Package Management
Contents |
Mission Statement
The goal is to make package management via opkg work on the Pandora platform. The package management system must be able to handle changes and removal of storage media gracefully as well as allow easy installation of packages when the device is not connected to the internet. Down the road this will enable functionality that can reasonably expected from a modern linux distribution, such as GUI browsing of the repository, update notifications and automatic updates.
It is believed, that a well designed package management system will lead to a better user experience for users of all proficiency levels, that it will lead to a broader range of applications for the platform, that it will lead to greater acceptance of the platform within the linux community, that it is less prone to user error, and that it will make the lives of users, administrators, community supporters, developers and package maintainers easier. Ultimately it may even bring along world peace.
Roadmap
Proof of concept
- Set up an unionfs on top of the barebones software image.
- System will be able to boot into barebones and function normally without SD card, from the user's perspective it will be indistinguishable from the default pandora image.
- SD card can be inserted and mounted on top of the nand
- Package management can be used to install software on the unionfs, barebones system remains intact, as nand remains unchanged.
Pre-fabs
- Pandora boots into barebones system.
- System detects SD cards, offers a user-friendly way to gracefully mount them on top of the barebones image.
- Also handles unmounts gracefully without requiring reboot.
- This will allow user to use package management system to create pre-fab meta-packages that allow him to extend the functionality as needed. E.g. you could have an office and games pre-fab SD card.
Brainstorming
Handling dependencies on removable media
Every medium has its own independent installation of the package manager and package database.
Say, you have /nand /sd1 /sd2, normally they are joined with unionfs to / so they look like a single file system. However when opkg is run, it is actually a wrapper script which will ask where the install should be performed, then chroots into that medium and calls the "real" opkg.
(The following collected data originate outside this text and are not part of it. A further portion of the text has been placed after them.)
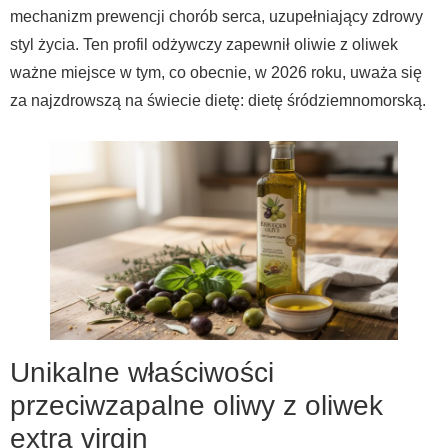
mechanizm prewencji chorób serca, uzupełniający zdrowy
styl życia. Ten profil odżywczy zapewnił oliwie z oliwek
ważne miejsce w tym, co obecnie, w 2026 roku, uważa się
za najzdrowszą na świecie dietę: dietę śródziemnomorską.
Unikalne właściwości
przeciwzapalne oliwy z oliwek
extra virgin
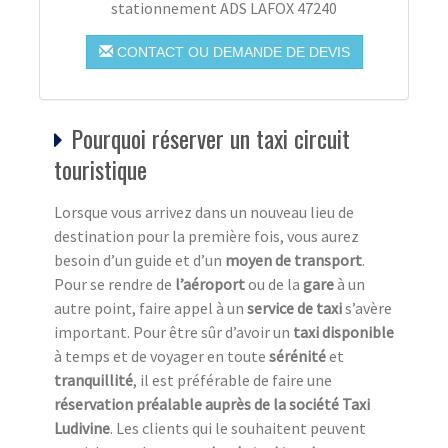
stationnement ADS LAFOX 47240
CONTACT OU DEMANDE DE DEVIS
Pourquoi réserver un taxi circuit
touristique
Lorsque vous arrivez dans un nouveau lieu de
destination pour la première fois, vous aurez
besoin d’un guide et d’un
moyen de transport
.
Pour se rendre de
l’aéroport
ou de la
gare
à un
autre point, faire appel à un
service de taxi
s’avère
important. Pour être sûr d’avoir un
taxi disponible
à temps et de voyager en toute
sérénité
et
tranquillité
, il est préférable de faire une
réservation préalable auprès de la société Taxi
Ludivine
. Les clients qui le souhaitent peuvent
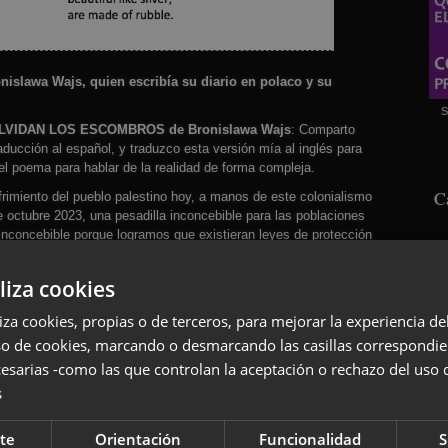
islawa Wajs, quien escribía su diario en polaco y su
S
 OLVIDAN LOS ESCOMBROS de Bronislawa Wajs
: Comparto
aducción al español, y traduzco esta versión mía al inglés para
 del poema para hablar de la realidad de forma compleja.
C
imiento del pueblo palestino hoy, a manos de este colonialismo
 octubre 2023, una pesadilla inconcebible para las poblaciones
inconcebible porque logramos que existieran leyes de protección
raleza con siglos de luchas individuales y colectivas desde las
liza cookies
 efectos a día de hoy del colonialismo, por incontables vías
liza cookies, propias o de terceros, para mejorar la experiencia d
anta gente de las naciones-estado que se han construido a
o fuera con sus invasiones, como dentro, con su obsesión de
so de cookies, marcando o desmarcando las casillas correspondie
cultural de hecho.
esarias -como las que controlan la aceptación o rechazo del uso 
sido y son estas “guerras” de agresión-explotación-robo-
s
blos y establecer un orden de amenaza y explotación perpetuas.
S
itando BASTA! Y también REPARACIÓN, para que podamos
te
Orientación
Funcionalidad
S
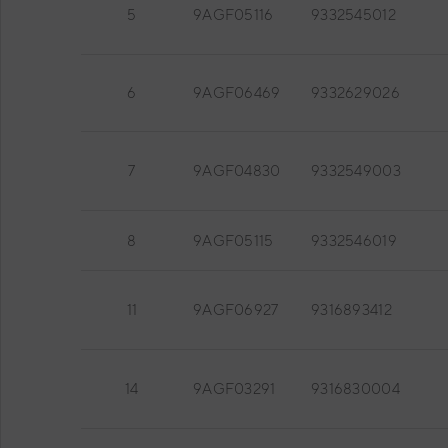
5
9AGF05116
9332545012
6
9AGF06469
9332629026
7
9AGF04830
9332549003
8
9AGF05115
9332546019
11
9AGF06927
9316893412
14
9AGF03291
9316830004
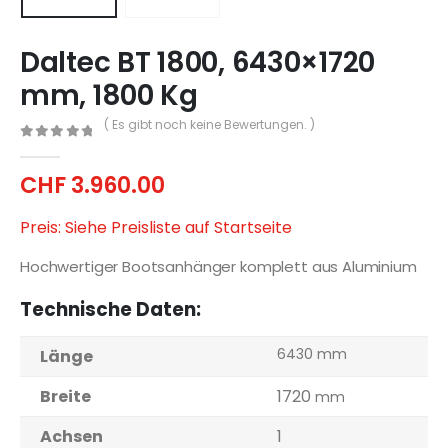
Daltec BT 1800, 6430×1720
mm, 1800 Kg
( Es gibt noch keine Bewertungen. )
0
out of 5
CHF
3.960.00
Preis: Siehe Preisliste auf Startseite
Hochwertiger Bootsanhänger komplett aus Aluminium
Technische Daten:
6430 mm
Länge
Breite
1720
mm
Achsen
1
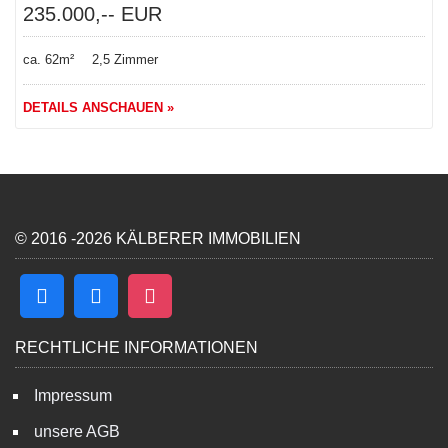
DETAILS ANSCHAUEN »
© 2016 -2026 KÄLBERER IMMOBILIEN
RECHTLICHE INFORMATIONEN
Impressum
unsere AGB
Widerrufsbelehrung
Widerrufsformular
This will avoid dependency hell. Say you have programFoo which depends on libBar. You want to install programFoo in /sd1, but libBar is already installed on /sd2. By chrooting into /sd1, libFoo on /sd2 will be invisible to opkg and thus, will be installed as a dependency on /sd1. This way /sd2 may be removed safely without breaking programFoo in /sd1.
Packages that are contained on the barebones system on the nand can be assumed to be always present.